=== Instructions for the task ===
Please write out exactly the lines of the data below from the line holding "2016年2月 (47, 1323)" through the line holding "Email (36, 1195)", and leave out the rest.
(Dataset content begins)
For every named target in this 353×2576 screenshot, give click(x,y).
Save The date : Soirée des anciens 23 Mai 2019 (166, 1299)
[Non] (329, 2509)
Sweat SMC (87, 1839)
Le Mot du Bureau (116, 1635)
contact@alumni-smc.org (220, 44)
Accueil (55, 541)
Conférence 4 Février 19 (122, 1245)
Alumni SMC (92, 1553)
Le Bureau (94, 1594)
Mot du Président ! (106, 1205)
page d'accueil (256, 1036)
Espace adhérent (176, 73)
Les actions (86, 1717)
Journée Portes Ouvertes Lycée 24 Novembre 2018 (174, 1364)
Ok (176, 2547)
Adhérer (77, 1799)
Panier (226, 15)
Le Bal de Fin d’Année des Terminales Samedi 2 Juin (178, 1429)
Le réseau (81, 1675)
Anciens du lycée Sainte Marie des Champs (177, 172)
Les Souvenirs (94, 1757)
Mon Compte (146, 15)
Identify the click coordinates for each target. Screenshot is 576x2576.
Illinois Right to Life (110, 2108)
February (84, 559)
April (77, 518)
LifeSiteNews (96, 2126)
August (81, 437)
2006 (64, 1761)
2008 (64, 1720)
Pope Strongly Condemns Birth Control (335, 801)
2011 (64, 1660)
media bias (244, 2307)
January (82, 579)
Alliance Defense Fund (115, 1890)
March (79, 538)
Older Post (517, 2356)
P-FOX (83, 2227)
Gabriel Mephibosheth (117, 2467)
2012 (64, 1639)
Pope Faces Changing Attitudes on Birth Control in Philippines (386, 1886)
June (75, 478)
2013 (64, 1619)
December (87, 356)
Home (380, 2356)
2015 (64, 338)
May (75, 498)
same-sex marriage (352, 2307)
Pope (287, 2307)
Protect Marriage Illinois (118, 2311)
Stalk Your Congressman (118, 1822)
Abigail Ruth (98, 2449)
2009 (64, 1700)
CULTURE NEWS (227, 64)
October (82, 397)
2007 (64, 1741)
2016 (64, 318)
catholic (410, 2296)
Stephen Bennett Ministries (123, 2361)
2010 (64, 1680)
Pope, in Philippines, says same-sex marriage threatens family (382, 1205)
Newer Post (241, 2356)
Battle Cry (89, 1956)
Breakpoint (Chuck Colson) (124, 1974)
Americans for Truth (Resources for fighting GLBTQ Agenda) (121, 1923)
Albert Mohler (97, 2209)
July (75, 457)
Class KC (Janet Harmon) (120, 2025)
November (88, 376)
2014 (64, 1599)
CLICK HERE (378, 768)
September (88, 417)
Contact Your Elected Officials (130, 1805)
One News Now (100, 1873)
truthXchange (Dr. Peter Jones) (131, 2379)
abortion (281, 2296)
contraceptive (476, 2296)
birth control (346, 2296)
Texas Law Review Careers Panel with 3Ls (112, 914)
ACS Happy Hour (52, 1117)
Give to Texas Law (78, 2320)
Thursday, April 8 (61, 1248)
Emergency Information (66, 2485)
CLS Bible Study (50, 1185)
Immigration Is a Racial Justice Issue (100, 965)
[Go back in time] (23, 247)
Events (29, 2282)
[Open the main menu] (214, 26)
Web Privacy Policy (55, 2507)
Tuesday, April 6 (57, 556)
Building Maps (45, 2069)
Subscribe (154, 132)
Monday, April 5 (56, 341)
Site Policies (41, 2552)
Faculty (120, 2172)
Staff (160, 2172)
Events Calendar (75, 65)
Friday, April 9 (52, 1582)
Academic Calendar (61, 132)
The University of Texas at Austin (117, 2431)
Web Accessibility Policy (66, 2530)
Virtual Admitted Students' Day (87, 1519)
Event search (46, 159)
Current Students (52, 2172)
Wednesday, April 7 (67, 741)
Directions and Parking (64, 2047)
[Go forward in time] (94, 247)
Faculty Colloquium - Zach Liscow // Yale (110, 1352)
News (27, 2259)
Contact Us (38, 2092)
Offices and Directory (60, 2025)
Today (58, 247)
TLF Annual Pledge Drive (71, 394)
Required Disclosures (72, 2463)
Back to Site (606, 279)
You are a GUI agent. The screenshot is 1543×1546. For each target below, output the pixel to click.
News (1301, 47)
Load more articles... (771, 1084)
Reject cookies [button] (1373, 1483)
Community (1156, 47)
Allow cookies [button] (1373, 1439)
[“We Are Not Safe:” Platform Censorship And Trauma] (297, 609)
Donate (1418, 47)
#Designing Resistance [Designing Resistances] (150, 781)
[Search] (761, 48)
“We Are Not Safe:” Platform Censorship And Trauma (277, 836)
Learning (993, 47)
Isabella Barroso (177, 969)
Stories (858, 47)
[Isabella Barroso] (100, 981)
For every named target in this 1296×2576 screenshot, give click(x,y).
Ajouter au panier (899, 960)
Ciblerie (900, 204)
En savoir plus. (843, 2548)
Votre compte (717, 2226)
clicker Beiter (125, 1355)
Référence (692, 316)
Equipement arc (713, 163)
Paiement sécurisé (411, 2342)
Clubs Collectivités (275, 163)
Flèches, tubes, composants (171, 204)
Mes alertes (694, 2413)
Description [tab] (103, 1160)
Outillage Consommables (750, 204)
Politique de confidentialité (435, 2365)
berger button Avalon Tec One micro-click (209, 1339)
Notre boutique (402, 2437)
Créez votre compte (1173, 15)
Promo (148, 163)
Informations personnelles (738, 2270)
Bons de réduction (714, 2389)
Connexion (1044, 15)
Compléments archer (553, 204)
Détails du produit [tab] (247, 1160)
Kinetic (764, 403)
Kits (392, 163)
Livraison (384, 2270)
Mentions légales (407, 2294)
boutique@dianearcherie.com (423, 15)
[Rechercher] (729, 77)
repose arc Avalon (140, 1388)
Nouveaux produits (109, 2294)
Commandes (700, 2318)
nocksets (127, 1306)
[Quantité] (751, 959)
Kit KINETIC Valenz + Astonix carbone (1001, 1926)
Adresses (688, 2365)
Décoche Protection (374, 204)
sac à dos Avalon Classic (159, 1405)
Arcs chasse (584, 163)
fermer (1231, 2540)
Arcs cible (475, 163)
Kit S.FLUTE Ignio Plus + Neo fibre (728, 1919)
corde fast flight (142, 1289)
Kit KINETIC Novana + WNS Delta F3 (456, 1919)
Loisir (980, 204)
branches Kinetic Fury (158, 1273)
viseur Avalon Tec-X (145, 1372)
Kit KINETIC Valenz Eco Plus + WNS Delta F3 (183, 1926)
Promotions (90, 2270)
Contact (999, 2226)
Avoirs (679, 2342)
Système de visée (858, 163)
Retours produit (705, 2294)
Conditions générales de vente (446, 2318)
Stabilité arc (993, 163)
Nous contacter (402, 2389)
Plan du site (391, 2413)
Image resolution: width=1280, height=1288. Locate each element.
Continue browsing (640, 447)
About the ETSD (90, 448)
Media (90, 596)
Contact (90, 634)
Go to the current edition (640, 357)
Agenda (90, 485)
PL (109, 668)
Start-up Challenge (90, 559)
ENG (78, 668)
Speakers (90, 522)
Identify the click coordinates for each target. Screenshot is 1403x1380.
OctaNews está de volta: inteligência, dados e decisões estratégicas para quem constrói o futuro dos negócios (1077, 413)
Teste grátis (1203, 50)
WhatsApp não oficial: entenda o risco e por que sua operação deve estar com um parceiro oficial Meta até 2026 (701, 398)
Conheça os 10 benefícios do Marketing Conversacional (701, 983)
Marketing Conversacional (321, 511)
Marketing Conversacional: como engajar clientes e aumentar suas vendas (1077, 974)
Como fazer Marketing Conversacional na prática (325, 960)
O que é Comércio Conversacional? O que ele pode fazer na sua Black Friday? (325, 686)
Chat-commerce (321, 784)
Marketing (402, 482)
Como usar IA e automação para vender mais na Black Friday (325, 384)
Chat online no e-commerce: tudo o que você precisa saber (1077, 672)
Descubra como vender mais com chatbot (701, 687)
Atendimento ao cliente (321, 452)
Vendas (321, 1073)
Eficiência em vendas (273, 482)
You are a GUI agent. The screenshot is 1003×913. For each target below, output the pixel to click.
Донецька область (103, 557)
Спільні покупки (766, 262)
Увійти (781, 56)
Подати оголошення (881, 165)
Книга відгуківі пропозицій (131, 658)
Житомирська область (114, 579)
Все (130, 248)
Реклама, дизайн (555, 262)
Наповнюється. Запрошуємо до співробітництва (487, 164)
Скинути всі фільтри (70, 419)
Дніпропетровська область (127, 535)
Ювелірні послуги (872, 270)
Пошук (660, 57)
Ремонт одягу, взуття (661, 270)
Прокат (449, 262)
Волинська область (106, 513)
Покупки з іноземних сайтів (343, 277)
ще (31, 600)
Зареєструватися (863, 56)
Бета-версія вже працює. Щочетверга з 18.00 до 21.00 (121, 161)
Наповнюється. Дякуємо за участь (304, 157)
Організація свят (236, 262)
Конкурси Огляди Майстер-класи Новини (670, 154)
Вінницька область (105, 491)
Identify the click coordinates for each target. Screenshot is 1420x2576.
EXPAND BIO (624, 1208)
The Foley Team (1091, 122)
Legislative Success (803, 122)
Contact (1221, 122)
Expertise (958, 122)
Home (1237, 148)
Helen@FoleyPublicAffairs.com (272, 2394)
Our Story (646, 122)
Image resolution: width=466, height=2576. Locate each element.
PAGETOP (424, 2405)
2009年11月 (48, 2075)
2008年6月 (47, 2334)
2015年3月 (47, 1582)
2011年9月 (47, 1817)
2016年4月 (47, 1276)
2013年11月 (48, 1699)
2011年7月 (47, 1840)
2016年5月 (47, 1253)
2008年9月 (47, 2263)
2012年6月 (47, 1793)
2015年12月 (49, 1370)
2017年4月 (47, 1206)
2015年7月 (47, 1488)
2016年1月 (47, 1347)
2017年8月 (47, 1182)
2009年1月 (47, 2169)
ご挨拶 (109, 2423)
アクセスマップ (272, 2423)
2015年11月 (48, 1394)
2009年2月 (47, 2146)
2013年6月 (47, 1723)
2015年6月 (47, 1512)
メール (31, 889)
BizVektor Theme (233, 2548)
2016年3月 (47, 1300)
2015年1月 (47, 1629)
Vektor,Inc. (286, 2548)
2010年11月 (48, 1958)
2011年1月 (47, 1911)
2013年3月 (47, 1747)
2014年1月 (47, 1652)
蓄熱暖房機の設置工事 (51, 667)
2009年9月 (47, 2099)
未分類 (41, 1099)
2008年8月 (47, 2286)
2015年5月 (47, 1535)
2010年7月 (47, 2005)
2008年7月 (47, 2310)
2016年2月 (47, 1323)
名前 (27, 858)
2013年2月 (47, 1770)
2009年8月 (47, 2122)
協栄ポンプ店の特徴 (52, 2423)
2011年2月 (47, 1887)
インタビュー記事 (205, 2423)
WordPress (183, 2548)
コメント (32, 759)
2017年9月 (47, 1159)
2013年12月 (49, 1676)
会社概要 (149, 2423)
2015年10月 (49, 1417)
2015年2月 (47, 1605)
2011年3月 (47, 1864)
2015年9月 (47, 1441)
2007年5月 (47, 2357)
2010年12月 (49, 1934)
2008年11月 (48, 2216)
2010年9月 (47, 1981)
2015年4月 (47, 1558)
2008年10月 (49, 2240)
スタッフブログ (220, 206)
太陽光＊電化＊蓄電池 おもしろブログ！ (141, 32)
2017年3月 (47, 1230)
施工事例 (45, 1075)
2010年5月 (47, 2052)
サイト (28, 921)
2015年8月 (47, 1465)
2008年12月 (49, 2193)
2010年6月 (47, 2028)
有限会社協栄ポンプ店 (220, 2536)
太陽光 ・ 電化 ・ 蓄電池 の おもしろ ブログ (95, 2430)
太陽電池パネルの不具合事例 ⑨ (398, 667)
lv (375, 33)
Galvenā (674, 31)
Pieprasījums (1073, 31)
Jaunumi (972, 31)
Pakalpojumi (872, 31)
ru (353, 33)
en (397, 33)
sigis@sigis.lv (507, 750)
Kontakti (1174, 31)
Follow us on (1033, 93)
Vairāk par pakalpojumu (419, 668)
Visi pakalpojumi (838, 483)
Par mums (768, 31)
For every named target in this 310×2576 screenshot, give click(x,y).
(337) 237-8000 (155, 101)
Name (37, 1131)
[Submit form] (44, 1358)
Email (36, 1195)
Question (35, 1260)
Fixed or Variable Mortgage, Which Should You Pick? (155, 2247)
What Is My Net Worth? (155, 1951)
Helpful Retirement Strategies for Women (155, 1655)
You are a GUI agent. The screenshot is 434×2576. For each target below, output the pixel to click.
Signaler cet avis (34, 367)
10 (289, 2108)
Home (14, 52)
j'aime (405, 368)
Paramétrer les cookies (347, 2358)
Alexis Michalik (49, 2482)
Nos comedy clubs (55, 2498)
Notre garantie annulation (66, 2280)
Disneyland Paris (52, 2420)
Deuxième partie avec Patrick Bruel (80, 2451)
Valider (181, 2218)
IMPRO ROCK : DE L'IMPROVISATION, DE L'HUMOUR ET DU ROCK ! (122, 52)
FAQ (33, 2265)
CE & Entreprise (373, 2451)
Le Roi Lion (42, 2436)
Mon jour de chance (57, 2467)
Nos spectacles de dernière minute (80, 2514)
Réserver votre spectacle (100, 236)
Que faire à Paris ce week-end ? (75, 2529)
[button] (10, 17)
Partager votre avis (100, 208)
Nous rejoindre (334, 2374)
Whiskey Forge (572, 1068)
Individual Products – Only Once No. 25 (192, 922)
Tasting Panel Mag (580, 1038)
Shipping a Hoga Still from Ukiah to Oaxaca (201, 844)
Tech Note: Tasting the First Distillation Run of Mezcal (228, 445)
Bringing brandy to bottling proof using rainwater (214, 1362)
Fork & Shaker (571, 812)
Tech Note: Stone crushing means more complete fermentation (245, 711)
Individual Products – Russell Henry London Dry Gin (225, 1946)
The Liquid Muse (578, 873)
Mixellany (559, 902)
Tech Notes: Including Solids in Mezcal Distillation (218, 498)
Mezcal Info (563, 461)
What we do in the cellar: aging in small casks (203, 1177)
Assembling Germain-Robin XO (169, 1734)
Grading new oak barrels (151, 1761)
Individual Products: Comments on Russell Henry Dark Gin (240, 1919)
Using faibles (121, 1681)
(Dataset content ends)
=== Expected answer ===
2016年2月 (47, 1323)
名前 (27, 858)
2013年2月 (47, 1770)
2009年8月 (47, 2122)
協栄ポンプ店の特徴 (52, 2423)
2011年2月 (47, 1887)
インタビュー記事 (205, 2423)
WordPress (183, 2548)
コメント (32, 759)
2017年9月 (47, 1159)
2013年12月 (49, 1676)
会社概要 (149, 2423)
2015年10月 (49, 1417)
2015年2月 (47, 1605)
2011年3月 (47, 1864)
2015年9月 (47, 1441)
2007年5月 (47, 2357)
2010年12月 (49, 1934)
2008年11月 (48, 2216)
2010年9月 (47, 1981)
2015年4月 (47, 1558)
2008年10月 (49, 2240)
スタッフブログ (220, 206)
太陽光＊電化＊蓄電池 おもしろブログ！ (141, 32)
2017年3月 (47, 1230)
施工事例 (45, 1075)
2010年5月 (47, 2052)
サイト (28, 921)
2015年8月 (47, 1465)
2008年12月 (49, 2193)
2010年6月 (47, 2028)
有限会社協栄ポンプ店 (220, 2536)
太陽光 ・ 電化 ・ 蓄電池 の おもしろ ブログ (95, 2430)
太陽電池パネルの不具合事例 ⑨ (398, 667)
lv (375, 33)
Galvenā (674, 31)
Pieprasījums (1073, 31)
Jaunumi (972, 31)
Pakalpojumi (872, 31)
ru (353, 33)
en (397, 33)
sigis@sigis.lv (507, 750)
Kontakti (1174, 31)
Follow us on (1033, 93)
Vairāk par pakalpojumu (419, 668)
Visi pakalpojumi (838, 483)
Par mums (768, 31)
For every named target in this 310×2576 screenshot, give click(x,y).
(337) 237-8000 (155, 101)
Name (37, 1131)
[Submit form] (44, 1358)
Email (36, 1195)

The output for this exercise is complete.